◆ Data for analysis ◆
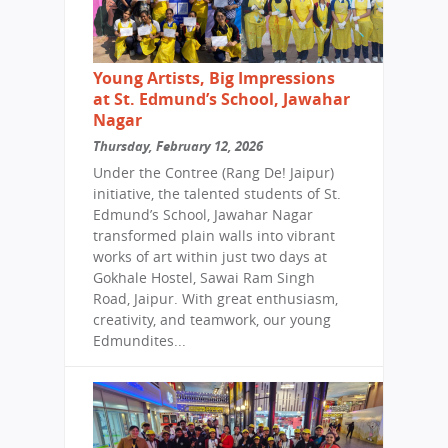
Young Artists, Big Impressions
at St. Edmund’s School, Jawahar
Nagar
Thursday, February 12, 2026
Under the Contree (Rang De! Jaipur)
initiative, the talented students of St.
Edmund’s School, Jawahar Nagar
transformed plain walls into vibrant
works of art within just two days at
Gokhale Hostel, Sawai Ram Singh
Road, Jaipur. With great enthusiasm,
creativity, and teamwork, our young
Edmundites...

◆ What is expected ◆
How many lines of the listing above include the word "Jawahar"? State the number and nothing else.

◆ Solution to this task ◆
2